In ancient Christianity and Judaism, there have long been conversations on the concept of reparations and the actions that took place in the book of Exodus by the Israelites as they were leaving Egypt. Theologians such as St. Augustine, Marcion, Tertullian, and Origen have bantered back and forth on the many ways that reparations can be understood from a Biblical perspective. As we examine these many arguments and understandings, we must wonder if these very ways of thinking will guide us as we consider reparations as people of faith today.
David Lincicum of Christianity Today writes:
Reparations to Black Americans for centuries of slavery and oppression have been discussed for a long time. But ever since journalist and author Ta-Nehisi Coates wrote “The Case for Reparations” in The Atlantic in 2014, the conversation has taken on a new urgency. Just this month a House committee voted to create a commission to consider reparations.
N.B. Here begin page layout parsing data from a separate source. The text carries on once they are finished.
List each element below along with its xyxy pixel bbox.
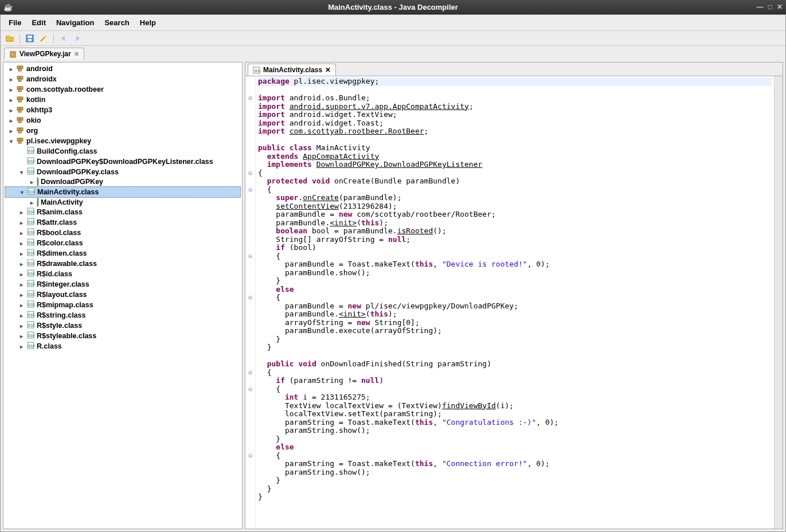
code-line: } [258,435,280,443]
tree-item-label: org [26,127,38,135]
fold-toggle[interactable]: ⊖ [245,186,255,194]
class-icon: 010 [27,167,34,177]
tree-toggle-icon[interactable]: ▸ [18,230,25,236]
package-explorer[interactable]: ▸android▸androidx▸com.scottyab.rootbeer▸… [3,62,243,529]
tree-toggle-icon[interactable]: ▸ [18,271,25,277]
tree-toggle-icon[interactable]: ▸ [18,220,25,226]
tree-toggle-icon[interactable]: ▸ [18,251,25,257]
fold-toggle [245,144,255,152]
fold-toggle[interactable]: ⊖ [245,252,255,261]
close-editor-tab-icon[interactable]: ✕ [325,66,331,74]
tree-item-r-string-class[interactable]: ▸010R$string.class [5,310,241,320]
editor-tab[interactable]: 010 MainActivity.class ✕ [248,64,336,76]
tree-item-label: R$dimen.class [37,249,87,257]
menu-navigation[interactable]: Navigation [52,17,99,29]
package-icon [17,95,24,104]
fold-toggle[interactable]: ⊖ [245,94,255,103]
tree-item-downloadpgpkey-downloadpgpkeylistener-class[interactable]: 010DownloadPGPKey$DownloadPGPKeyListener… [5,157,241,167]
tree-toggle-icon[interactable]: ▸ [18,292,25,298]
tree-item-mainactivity-class[interactable]: ▾010MainActivity.class [5,186,241,198]
tree-item-downloadpgpkey-class[interactable]: ▾010DownloadPGPKey.class [5,167,241,177]
tree-toggle-icon[interactable]: ▸ [18,209,25,216]
svg-text:010: 010 [28,220,34,224]
code-line: import android.support.v7.app.AppCompatA… [258,102,474,111]
tree-toggle-icon[interactable]: ▸ [18,343,25,350]
close-button[interactable]: ✕ [777,3,783,11]
tree-item-r-anim-class[interactable]: ▸010R$anim.class [5,207,241,217]
tree-toggle-icon[interactable]: ▸ [18,240,25,247]
tree-toggle-icon[interactable]: ▾ [8,138,14,144]
tree-item-androidx[interactable]: ▸androidx [5,74,241,84]
menu-help[interactable]: Help [135,17,161,29]
tree-item-r-attr-class[interactable]: ▸010R$attr.class [5,217,241,228]
tree-toggle-icon[interactable]: ▾ [18,169,25,175]
tree-toggle-icon[interactable]: ▸ [18,323,25,329]
code-line: } [258,492,263,501]
menu-search[interactable]: Search [100,17,134,29]
open-icon[interactable] [4,33,15,44]
tree-item-r-mipmap-class[interactable]: ▸010R$mipmap.class [5,300,241,310]
tree-toggle-icon[interactable]: ▸ [8,97,14,103]
vertical-scrollbar[interactable] [774,76,783,529]
tree-toggle-icon[interactable]: ▸ [18,312,25,319]
save-icon[interactable] [24,33,36,44]
menu-file[interactable]: File [4,17,26,29]
tree-toggle-icon[interactable]: ▸ [29,200,35,206]
code-editor[interactable]: ⊖ ⊖ ⊖ ⊖ ⊖ ⊖ ⊖ ⊖ package pl.isec.viewpgpk… [245,76,774,529]
wand-icon[interactable] [38,33,49,44]
tree-item-downloadpgpkey[interactable]: ▸DownloadPGPKey [5,177,241,186]
tree-toggle-icon[interactable]: ▾ [19,189,25,195]
tree-toggle-icon[interactable]: ▸ [8,107,14,114]
fold-toggle [245,202,255,211]
close-tab-icon[interactable]: ✕ [74,50,79,58]
tree-toggle-icon[interactable]: ▸ [18,302,25,308]
tree-item-label: DownloadPGPKey [41,178,103,186]
tree-item-r-bool-class[interactable]: ▸010R$bool.class [5,228,241,238]
tree-item-pl-isec-viewpgpkey[interactable]: ▾pl.isec.viewpgpkey [5,136,241,146]
fold-toggle[interactable]: ⊖ [245,169,255,178]
tree-item-r-styleable-class[interactable]: ▸010R$styleable.class [5,331,241,341]
tree-item-com-scottyab-rootbeer[interactable]: ▸com.scottyab.rootbeer [5,84,241,95]
tree-item-r-layout-class[interactable]: ▸010R$layout.class [5,290,241,300]
tree-toggle-icon[interactable]: ▸ [29,179,35,185]
code-line: setContentView(2131296284); [258,202,397,210]
tree-item-android[interactable]: ▸android [5,64,241,74]
tree-toggle-icon[interactable]: ▸ [18,261,25,267]
tree-toggle-icon[interactable]: ▸ [18,333,25,339]
tree-item-org[interactable]: ▸org [5,126,241,136]
tree-item-r-style-class[interactable]: ▸010R$style.class [5,320,241,331]
maximize-button[interactable]: □ [768,3,772,11]
fold-toggle [245,443,255,452]
tree-toggle-icon[interactable]: ▸ [18,281,25,288]
tree-item-buildconfig-class[interactable]: 010BuildConfig.class [5,146,241,157]
svg-text:010: 010 [28,251,34,255]
tree-item-r-id-class[interactable]: ▸010R$id.class [5,269,241,279]
svg-rect-29 [18,140,21,143]
package-icon [17,126,24,135]
tree-item-r-dimen-class[interactable]: ▸010R$dimen.class [5,248,241,259]
menu-edit[interactable]: Edit [27,17,50,29]
fold-toggle [245,227,255,236]
fold-toggle[interactable]: ⊖ [245,369,255,377]
tree-toggle-icon[interactable]: ▸ [8,87,14,93]
fold-toggle[interactable]: ⊖ [245,452,255,460]
tree-item-r-drawable-class[interactable]: ▸010R$drawable.class [5,259,241,269]
tree-item-kotlin[interactable]: ▸kotlin [5,95,241,105]
tree-item-mainactivity[interactable]: ▸MainActivity [5,198,241,207]
tree-item-r-class[interactable]: ▸010R.class [5,341,241,351]
fold-toggle[interactable]: ⊖ [245,385,255,394]
tree-item-r-integer-class[interactable]: ▸010R$integer.class [5,279,241,290]
minimize-button[interactable]: — [757,3,764,11]
project-tab[interactable]: ViewPGPkey.jar ✕ [4,48,84,60]
fold-toggle[interactable]: ⊖ [245,294,255,302]
tree-toggle-icon[interactable]: ▸ [8,66,14,72]
tree-toggle-icon[interactable]: ▸ [8,76,14,83]
tree-item-okhttp3[interactable]: ▸okhttp3 [5,105,241,115]
svg-point-4 [45,35,47,37]
class-icon: 010 [27,342,34,351]
svg-rect-17 [18,99,21,102]
tree-toggle-icon[interactable]: ▸ [8,118,14,124]
tree-toggle-icon[interactable]: ▸ [8,128,14,134]
tree-item-r-color-class[interactable]: ▸010R$color.class [5,238,241,248]
tree-item-okio[interactable]: ▸okio [5,115,241,126]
However, debates over compensating a group of people for past injuries or abuses date back to at least the early centuries of the common era. As a professor of theology who teaches about Jewish and Christian antiquity, I have studied how the logic of reparations has roots in the Hebrew Bible and in early Christian biblical interpretation.
The classic text for thinking about reparations is the story of the Israelites’ flight from Egypt, recounted in detail in the Book of Exodus, the second book of the Old Testament.
The Israelites had been enslaved by the Egyptians and subjected to forced labor for hundreds of years. As the story goes, through divine intervention and the leadership of the prophet Moses, the people were set free and allowed to depart Egypt
As God announces the plan in advance to Moses, he assures him:
“I will bring this people into such favor with the Egyptians that, when you go, you will not go empty-handed; each woman shall ask her neighbor and any woman living in the neighbor’s house for jewelry of silver and of gold, and clothing, and you shall put them on your sons and on your daughters; and so you shall plunder the Egyptians.” (Ex. 3:21–22, NRSV throughout)
When the Israelites ask as commanded, the Egyptians surprisingly comply. “And so,” the text laconically summarizes, “they plundered the Egyptians” (Ex. 12:36).